Training books

Author
Discussion

Furberger

Original Poster:

719 posts

199 months

Monday 11th October 2010
quotequote all
I'm a fairly keen cyclist, do a bit of cross country, a few duathlons, ride a bit of DH, compete at the velodrome, do some road miles and do a bit of touring. Bit of everything. I'm reasonably fit and reasonably quick but nothing special. I've realised that although I cover a decent number of miles a week, I don't specifically train, I just ride when I want to.
Next season I want to take it up a notch and actually become competitive rather than just an also ran. I need to develop a training plan over the winter, stick to it and measure some improvement.
Bearing in mind the broad range of disciplines I'm involved in, can anyone give me some pointers, a training plan or recommend a good book that will enable me to improve my fitness?
Cheers.

mrandy

828 posts

218 months

Tuesday 12th October 2010
quotequote all
Are you in a cycling club ? if not start there and find out who the local coaches and ex racers are.
You will gain a lot more than reading a book

Fatman2

1,464 posts

169 months

Tuesday 12th October 2010
quotequote all
Pete Reade's black book is supposed to be a good one. A chap on BikeRadar has it available as a .pdf.

I've read it and it looks very interesting but I'm too much of a recreational cyclist to tie myself into a serious training regime (translate: I'm too f'ing lazy LOL).

Captain Beaky

1,389 posts

284 months

Tuesday 12th October 2010
quotequote all
A couple of keen friends of mine recommended The Time-Crunched Cyclist by Chris Carmichael, who trained a certain Mr L Armstrong.

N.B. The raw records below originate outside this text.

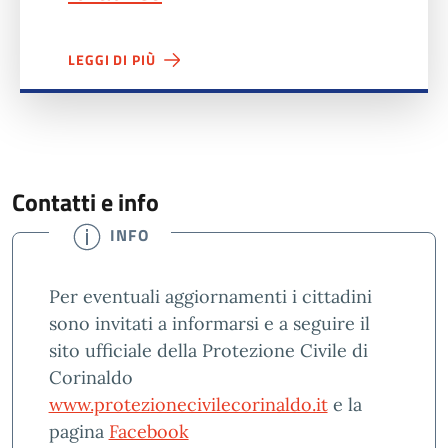
LEGGI DI PIÙ
Contatti e info
INFO
Per eventuali aggiornamenti i cittadini
sono invitati a informarsi e a seguire il
sito ufficiale della Protezione Civile di
Corinaldo
www.protezionecivilecorinaldo.it
e la
pagina
Facebook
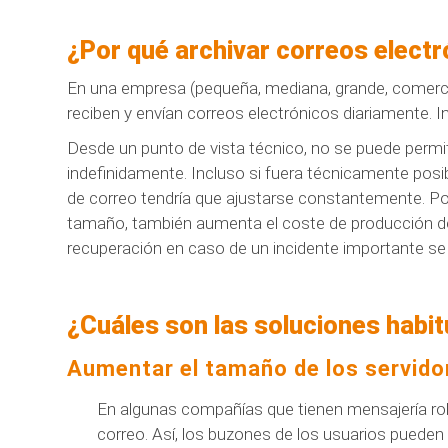
¿Por qué archivar correos elect
En una empresa (pequeña, mediana, grande, comercial
reciben y envían correos electrónicos diariamente. 
Desde un punto de vista técnico, no se puede permi
indefinidamente. Incluso si fuera técnicamente posib
de correo tendría que ajustarse constantemente. Po
tamaño, también aumenta el coste de producción del
recuperación en caso de un incidente importante se
¿Cuáles son las soluciones habit
Aumentar el tamaño de los servido
En algunas compañías que tienen mensajería ro
correo. Así, los buzones de los usuarios pueden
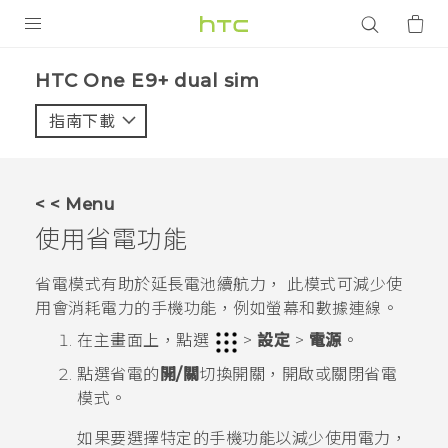
產品
HTC One E9+ dual sim‎
VIVE
指南下載
智能手機
G REIGNS
< < Menu
配件
使用省電功能
VIVERSE
省電模式有助於延長電池續航力， 此模式可減少使
用會消耗電力的手機功能，例如螢幕和數據連線。
應用程式
在
主畫面
上，點選
>
設定
>
電源
。
支援服務
點選省電的
開/關
切換開關，開啟或關閉省電
模式。
登入
如果要選擇特定的手機功能以減少使用電力，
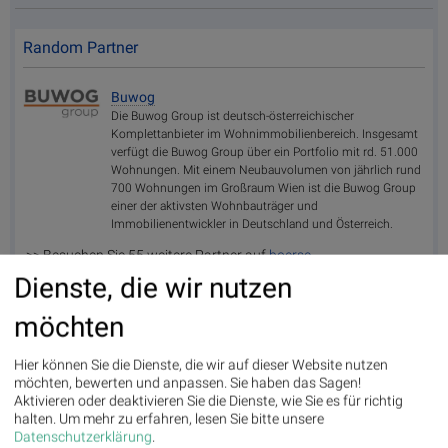
Random Partner
Buwog
Die Buwog Group ist deutsch-österreichischer
Komplettanbieter im Wohnimmobilienbereich. Insgesamt
verfügt die Buwog Group über ein Portfolio mit rd. 51.000
Wohnungen. Mit einem Neubauvolumen von jährlich rund
700 Wohnungen im Großraum Wien ist die Buwog Group
einer der aktivsten Wohnbauträger und
Immobilienentwickler in Deutschland und Österreich.
>> Besuchen Sie 55 weitere Partner auf
boerse-
social.com/partner
Dienste, die wir nutzen
möchten
Hier können Sie die Dienste, die wir auf dieser Website nutzen
möchten, bewerten und anpassen. Sie haben das Sagen!
Mayr-Melnhof und Palfinger vs. RHI und Andritz – kommentierter
17:20
Aktivieren oder deaktivieren Sie die Dienste, wie Sie es für richtig
KW 3...
halten.
Um mehr zu erfahren, lesen Sie bitte unsere
Swiss Re und Generali Assicuraz. vs. Zurich Insurance und
17:10
Datenschutzerklärung
.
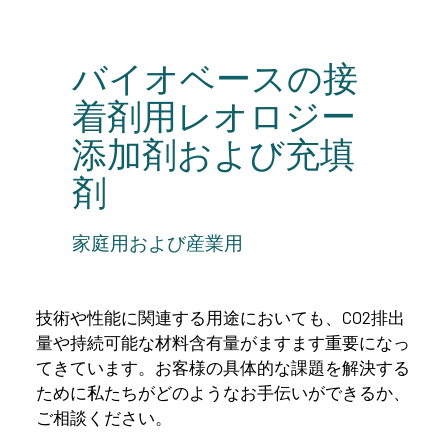
バイオベースの接
着剤用レオロジー
添加剤および充填
剤
家庭用および産業用
技術や性能に関連する用途においても、CO2排出
量や持続可能な材料含有量がますます重要になっ
てきています。お客様の具体的な課題を解決する
ために私たちがどのようなお手伝いができるか、
ご相談ください。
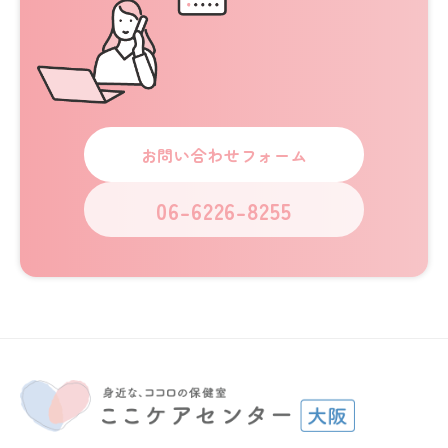
お問い合わせフォーム
06-6226-8255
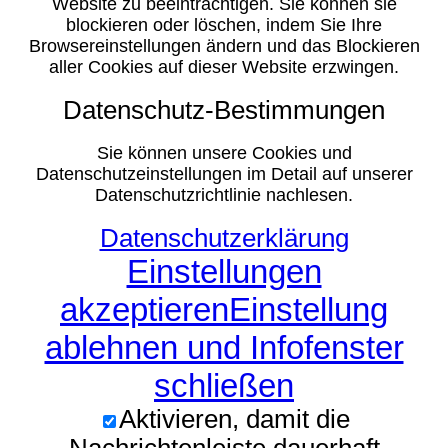
Website zu beeinträchtigen. Sie können sie
blockieren oder löschen, indem Sie Ihre
Browsereinstellungen ändern und das Blockieren
aller Cookies auf dieser Website erzwingen.
Datenschutz-Bestimmungen
Sie können unsere Cookies und
Datenschutzeinstellungen im Detail auf unserer
Datenschutzrichtlinie nachlesen.
Datenschutzerklärung
Einstellungen
akzeptieren
Einstellung
ablehnen und Infofenster
schließen
Aktivieren, damit die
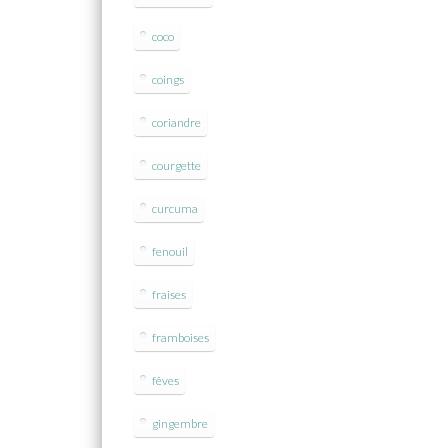
coco
coings
coriandre
courgette
curcuma
fenouil
fraises
framboises
fêves
gingembre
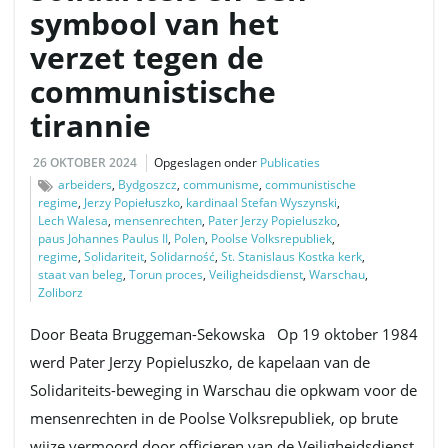
symbool van het
verzet tegen de
v
communistische
tirannie
i
26 OKTOBER 2024
Opgeslagen onder
Publicaties
arbeiders
,
Bydgoszcz
,
communisme
,
communistische
regime
,
Jerzy Popiełuszko
,
kardinaal Stefan Wyszynski
,
Lech Walesa
,
mensenrechten
,
Pater Jerzy Popieluszko
,
g
paus Johannes Paulus II
,
Polen
,
Poolse Volksrepubliek
,
regime
,
Solidariteit
,
Solidarność
,
St. Stanislaus Kostka kerk
,
staat van beleg
,
Torun proces
,
Veiligheidsdienst
,
Warschau
,
Zoliborz
a
Door Beata Bruggeman-Sekowska Op 19 oktober 1984
werd Pater Jerzy Popieluszko, de kapelaan van de
Solidariteits-beweging in Warschau die opkwam voor de
t
mensenrechten in de Poolse Volksrepubliek, op brute
wijze vermoord door officieren van de Veiligheidsdienst.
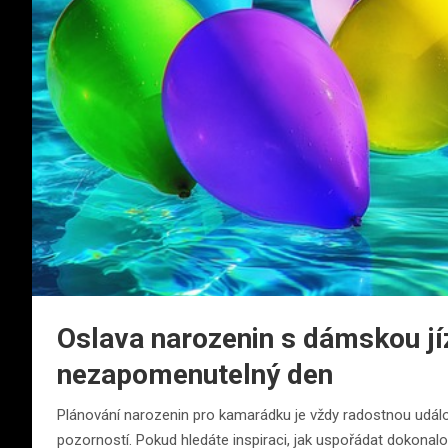
Oslava narozenin s dámskou jíz
nezapomenutelný den
Plánování narozenin pro kamarádku je vždy radostnou událostí.
pozorností. Pokud hledáte inspiraci, jak uspořádat dokonal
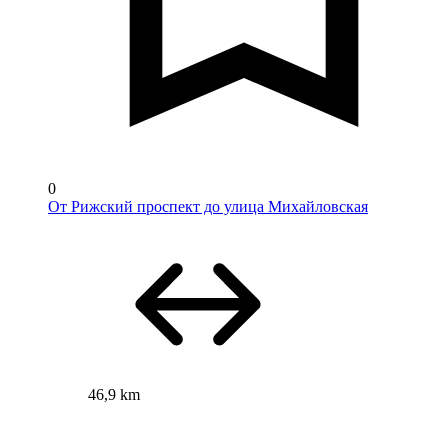
0
От Рижский проспект до улица Михайловская
46,9 km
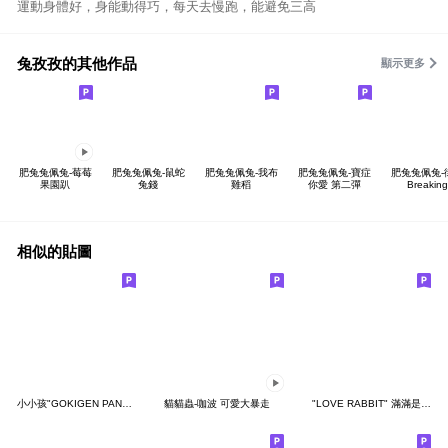
運動身體好，身能動得巧，每天去慢跑，能避免三高
兔孜孜的其他作品
顯示更多
肥兔兔佩兔-莓莓
肥兔兔佩兔-鼠蛇
肥兔兔佩兔-我布
肥兔兔佩兔-寶症
肥兔兔佩兔-
果園趴
兔錢
雞稻
你愛 第二彈
Breaking
相似的貼圖
小小孩"GOKIGEN PANDA" 台灣版
貓貓蟲-咖波 可愛大暴走
"LOVE RABBIT" 滿滿是愛 台灣版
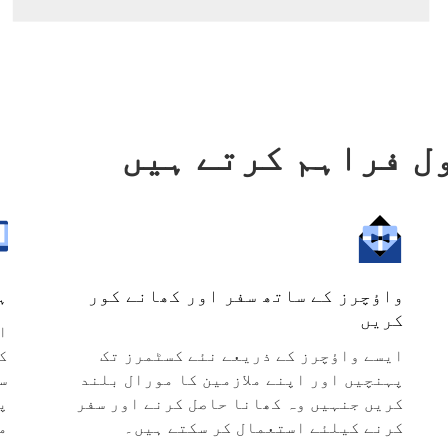
ل فراہم کرتے ہیں
واؤچرز کے ساتھ سفر اور کھانے کور
ہ
کریں
ا
ایسے واؤچرز کے ذریعے نئے کسٹمرز تک
ک
پہنچیں اور اپنے ملازمین کا مورال بلند
س
کریں جنہیں وہ کھانا حاصل کرنے اور سفر
پ
کرنے کیلئے استعمال کر سکتے ہیں۔
م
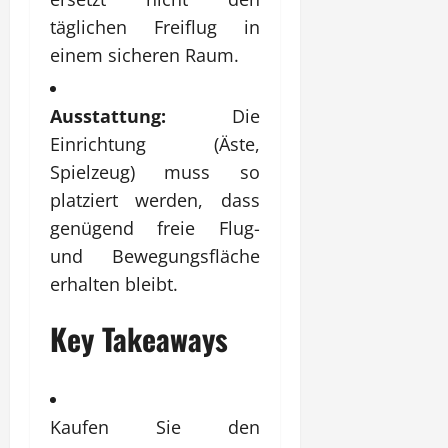
täglichen Freiflug in
einem sicheren Raum.
Ausstattung:
Die
Einrichtung (Äste,
Spielzeug) muss so
platziert werden, dass
genügend freie Flug-
und Bewegungsfläche
erhalten bleibt.
Key Takeaways
Kaufen Sie den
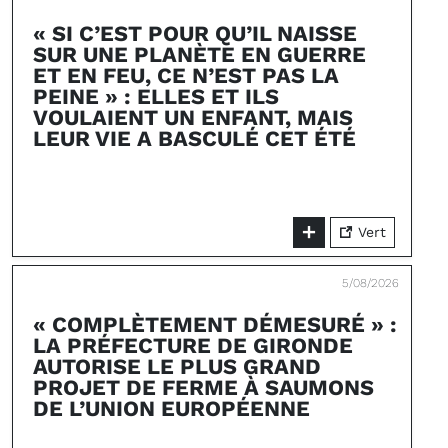
« SI C’EST POUR QU’IL NAISSE
SUR UNE PLANÈTE EN GUERRE
ET EN FEU, CE N’EST PAS LA
PEINE » : ELLES ET ILS
VOULAIENT UN ENFANT, MAIS
LEUR VIE A BASCULÉ CET ÉTÉ
Vert
5/08/2026
« COMPLÈTEMENT DÉMESURÉ » :
LA PRÉFECTURE DE GIRONDE
AUTORISE LE PLUS GRAND
PROJET DE FERME À SAUMONS
DE L’UNION EUROPÉENNE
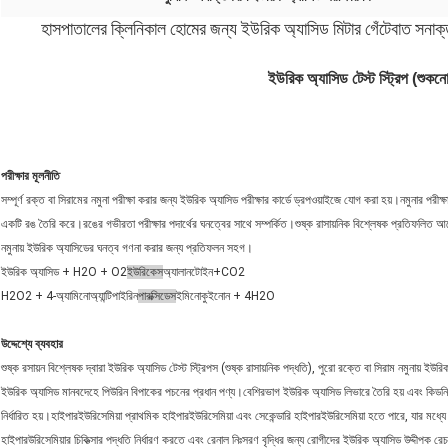
হাসপাতালের ক্লিনিকাল হোমের জন্য ইউরিক অ্যাসিড মিটার গেঁটেবাত সনাক্তকর
ইউরিক অ্যাসিড টেস্ট স্ট্রিপ (শুকনো
পরীক্ষার মূলনীতি
সম্পূর্ণ রক্ত ​​বা সিরামের নমুনা পরীক্ষা করার জন্য ইউরিক অ্যাসিড পরীক্ষার কার্ডে ড্রপওয়াইজে যোগ করা হয়।নমুনার পরীক্ষার
একটি রঙ তৈরি করে।রঙের গভীরতা পরীক্ষার পদার্থের ঘনত্বের সাথে সম্পর্কিত।শুষ্ক রাসায়নিক বিশ্লেষক প্রতিফলিত 
নমুনায় ইউরিক অ্যাসিডের ঘনত্ব গণনা করার জন্য প্রতিফলন সহগ।
ইউরিক অ্যাসিড + H2O + O2
ইউরিকেস
অ্যালানটোইন+CO2
H2O2 + 4-অ্যামিনোঅ্যান্টিপাইরিন
পারক্সিডেস
ইমিনোকুইনোন + 4H2O
উদ্দেশ্যে ব্যবহার
শুষ্ক রসায়ন বিশ্লেষক দ্বারা ইউরিক অ্যাসিড টেস্ট স্ট্রিপস (শুষ্ক রাসায়নিক পদ্ধতি), পুরো রক্তে বা সিরাম নমুনায
ইউরিক অ্যাসিড মানবদেহে পিউরিন বিপাকের পচনের প্রধান পণ্য।বেশিরভাগ ইউরিক অ্যাসিড লিভারে তৈরি হয় এবং কিডনি দ্বা
নির্ধারিত হয়।হাইপারইউরিসেমিয়া প্রাথমিক হাইপারইউরিসেমিয়া এবং সেকেন্ডারি হাইপারইউরিসেমিয়া হতে পারে, যার মধ্য
হাইপারউরিসেমিয়ার চিকিত্সার পদ্ধতি নির্ধারণ করতে এবং রেনাল নিঃসরণ বৃদ্ধির জন্য রোগীদের ইউরিক অ্যাসিড উদ্দীপক রেচন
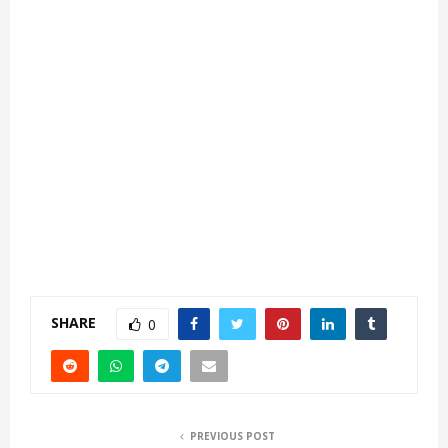
SHARE
0
PREVIOUS POST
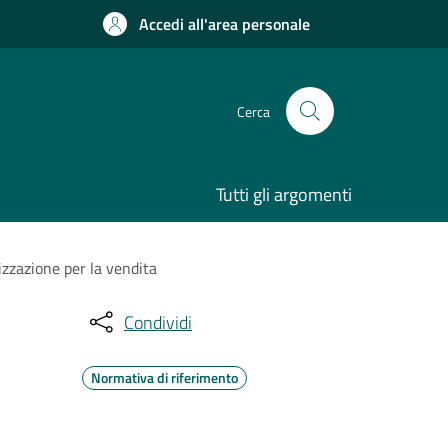
Accedi all'area personale
Cerca
Tutti gli argomenti
izzazione per la vendita
Condividi
Normativa di riferimento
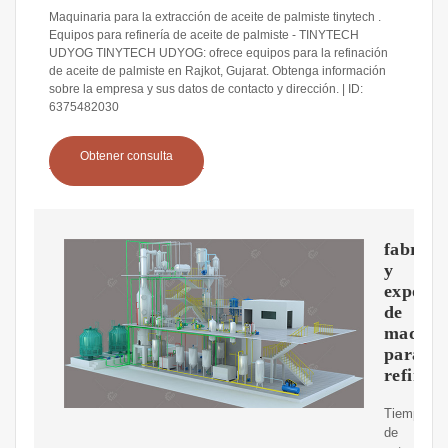
Maquinaria para la extracción de aceite de palmiste tinytech .
Equipos para refinería de aceite de palmiste - TINYTECH
UDYOG TINYTECH UDYOG: ofrece equipos para la refinación
de aceite de palmiste en Rajkot, Gujarat. Obtenga información
sobre la empresa y sus datos de contacto y dirección. | ID:
6375482030
Obtener consulta
fabrica
y
exporta
de
maquin
para
refinerí
Tiempo
de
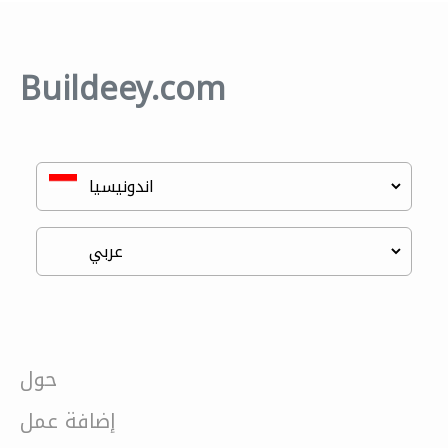
Buildeey.com
حول
إضافة عمل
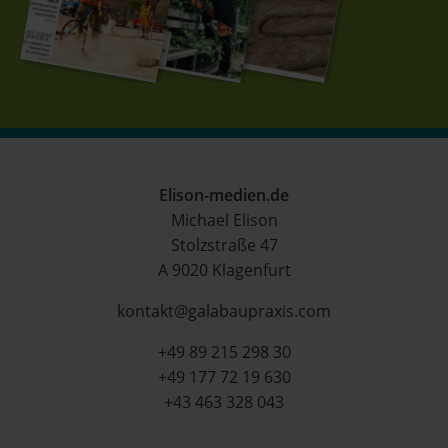
Elison-medien.de
Michael Elison
Stolzstraße 47
A 9020 Klagenfurt
kontakt@galabaupraxis.com
+49 89 215 298 30
+49 177 72 19 630
+43 463 328 043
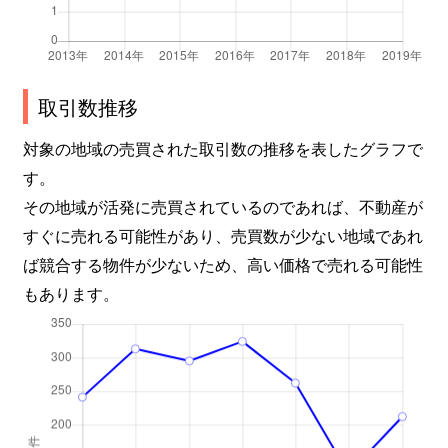
取引数推移
対象の地域の売買された取引数の推移を表したグラフで
す。
その地域が活発に売買されているのであれば、不動産が
すぐに売れる可能性があり、売買数が少ない地域であれ
ば競合する物件が少ないため、高い価格で売れる可能性
もあります。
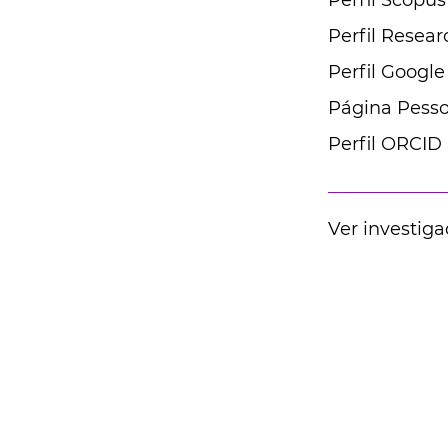
Perfil Scopus
Perfil Resear
Perfil Google
Página Pesso
Perfil ORCID
Ver investiga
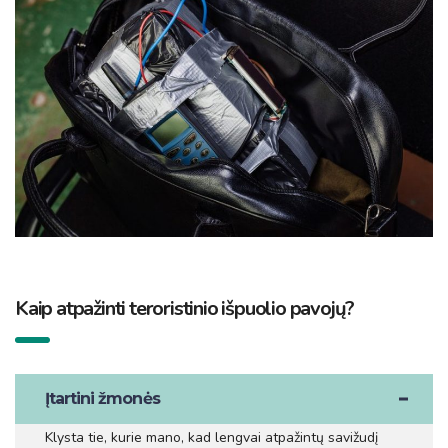
Kaip atpažinti teroristinio išpuolio pavojų?
Įtartini žmonės
Klysta tie, kurie mano, kad lengvai atpažintų savižudį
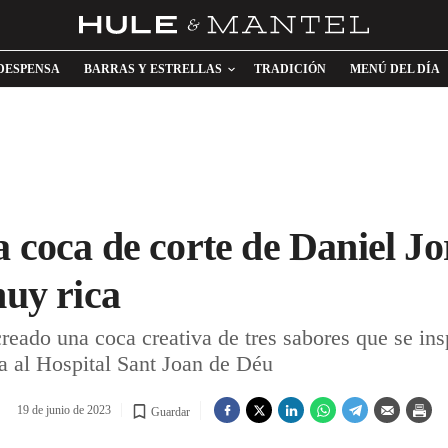
DESPENSA
BARRAS Y ESTRELLAS
TRADICIÓN
MENÚ DEL DÍA
 coca de corte de Daniel Jo
muy rica
eado una coca creativa de tres sabores que se insp
na al Hospital Sant Joan de Déu
19 de junio de 2023
Guardar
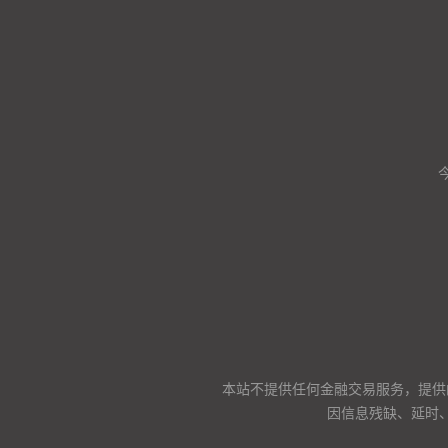
本站不提供任何金融交易服务，提供
因信息残缺、延时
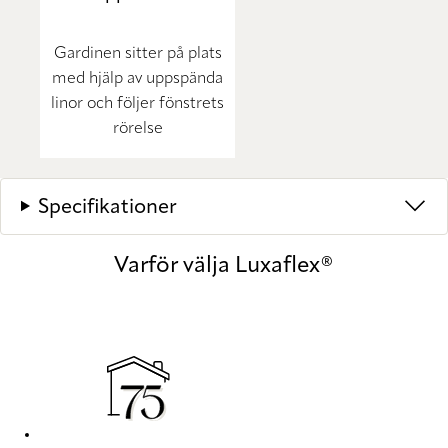
Gardinen sitter på plats
med hjälp av uppspända
linor och följer fönstrets
rörelse
Specifikationer
Varför välja Luxaflex®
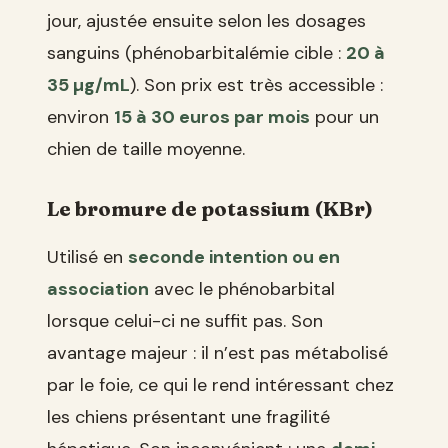
jour, ajustée ensuite selon les dosages
sanguins (phénobarbitalémie cible :
20 à
35 µg/mL
). Son prix est très accessible :
environ
15 à 30 euros par mois
pour un
chien de taille moyenne.
Le bromure de potassium (KBr)
Utilisé en
seconde intention ou en
association
avec le phénobarbital
lorsque celui-ci ne suffit pas. Son
avantage majeur : il n’est pas métabolisé
par le foie, ce qui le rend intéressant chez
les chiens présentant une fragilité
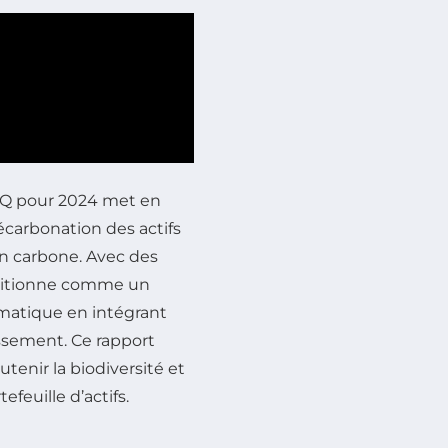
DPQ pour 2024 met en
écarbonation des actifs
n carbone. Avec des
positionne comme un
imatique en intégrant
issement. Ce rapport
tenir la biodiversité et
euille d’actifs.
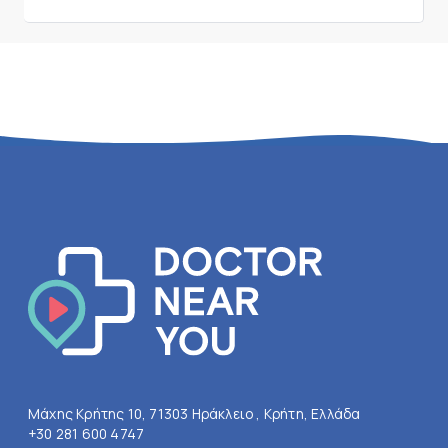
Μάχης Κρήτης 10, 71303 Ηράκλειο , Κρήτη, Ελλάδα
+30 281 600 4747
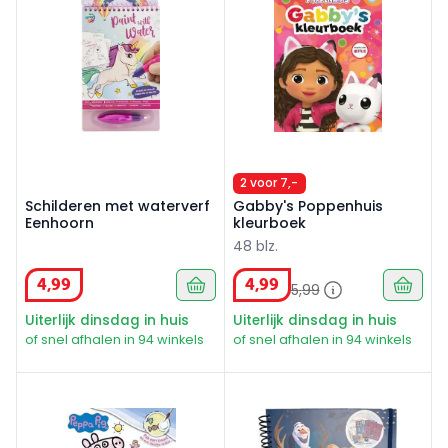
2 voor 7,-
Schilderen met waterverf
Gabby's Poppenhuis
Eenhoorn
kleurboek
48 blz.
4
,
99
4
,
99
5
,
99
Uiterlijk dinsdag in huis
Uiterlijk dinsdag in huis
of snel afhalen in 94 winkels
of snel afhalen in 94 winkels
Peppa Pig Toverkleurboek
Frozen super style album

The book gives a 12 or 16 week programme to get fit for an event or series of events rather than an ongoing routine. I read it before my first century ride and picked up a few interesting points though I didn't follow it at all strictly.


Parsnip

3,122 posts

188 months

Wednesday 13th October 2010
quotequote all
mrandy said:
Are you in a cycling club ? if not start there and find out who the local coaches and ex racers are.
You will gain a lot more than reading a book
^^ this.

You don't say what you want to get good at (Du/track/road) - all three are wildly different from a training point of view - not to say you can't do all three.

Duathlon - get good at TTing, and doing lots of running off the bike - being a good cyclist and a good runner doesn't mean a thing if you can't put them together.

Track - sprint or pursuit? - either way, lots of strength work, standing start sprints and getting on top of a gear and spinning it are the order of the day.

Road is possibly the hardest to train for - you need to be able to respond to other riders, deal with hills, push hard when you don't want to because of someone else - all while thinking about tactics.

If you are looking at going down the road racing route (and I can't recommend it enough) make sure you have lots of group riding under your belt before you try it. 4th cat racing is a mess of idiots who can't ride a bike in a bunch - don't be one of them. It takes no time to get up to 3rd cat if you are half decent and the standard of riding is much higher. Closed circuit crits are a great way to start - the racing is usually hard enough to string the bunch out and reduce the risk of crashes - plus, you learn what your bike can do when you really go for it - after a few laps you know how fast you can hit each corner - like a track day on a bicycle smile

Training wise - a turbo trainer and a few spinervals DVDs is generally the way I go over the winter - no minging weather, no dark nights and every session is quality as there is a focussed goal, rather than just going out for a ride. Have heard people sing the praises of Friel - never tried it myself right enough. While it is mainly targeted to people who train with power, http://www.flammerouge.je/content/0_home/home.htm is a fantastic resource and has some good, albeit fairly generic, sessions on there.

itsnotarace

4,685 posts

209 months

Wednesday 13th October 2010
quotequote all
Parsnip said:
Training wise - a turbo trainer and a few spinervals DVDs is generally the way I go over the winter - no minging weather, no dark nights and every session is quality as there is a focussed goal, rather than just going out for a ride.